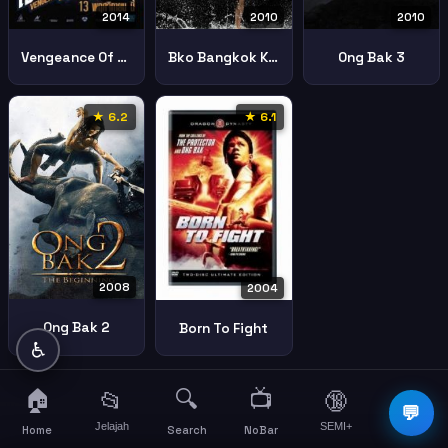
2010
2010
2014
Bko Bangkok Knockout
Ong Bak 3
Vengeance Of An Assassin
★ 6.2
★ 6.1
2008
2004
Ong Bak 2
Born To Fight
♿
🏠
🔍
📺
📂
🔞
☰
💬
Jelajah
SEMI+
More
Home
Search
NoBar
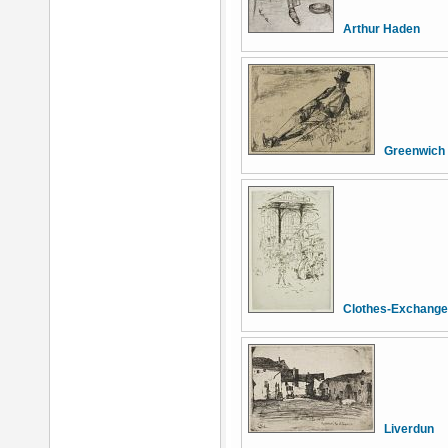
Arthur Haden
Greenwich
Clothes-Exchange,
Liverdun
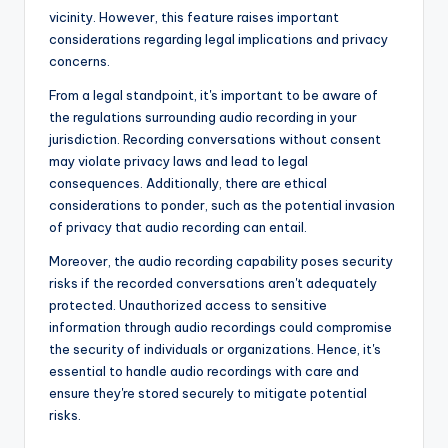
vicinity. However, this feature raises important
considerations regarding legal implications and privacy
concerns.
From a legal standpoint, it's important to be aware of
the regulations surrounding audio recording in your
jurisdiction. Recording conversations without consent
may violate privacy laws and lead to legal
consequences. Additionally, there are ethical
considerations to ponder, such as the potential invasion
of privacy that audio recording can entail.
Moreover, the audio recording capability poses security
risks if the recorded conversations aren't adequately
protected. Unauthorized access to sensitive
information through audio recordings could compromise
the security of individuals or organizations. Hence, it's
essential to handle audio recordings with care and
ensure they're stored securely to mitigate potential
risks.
= = = = = = =
## [Work item]
Take the lines above from the one containing "consequences. Additionally, there are ethical" to the one containing "essential to handle" and retype them exactly, both ends included, with nothing added.

## [Exercise answer]
consequences. Additionally, there are ethical
considerations to ponder, such as the potential invasion
of privacy that audio recording can entail.
Moreover, the audio recording capability poses security
risks if the recorded conversations aren't adequately
protected. Unauthorized access to sensitive
information through audio recordings could compromise
the security of individuals or organizations. Hence, it's
essential to handle audio recordings with care and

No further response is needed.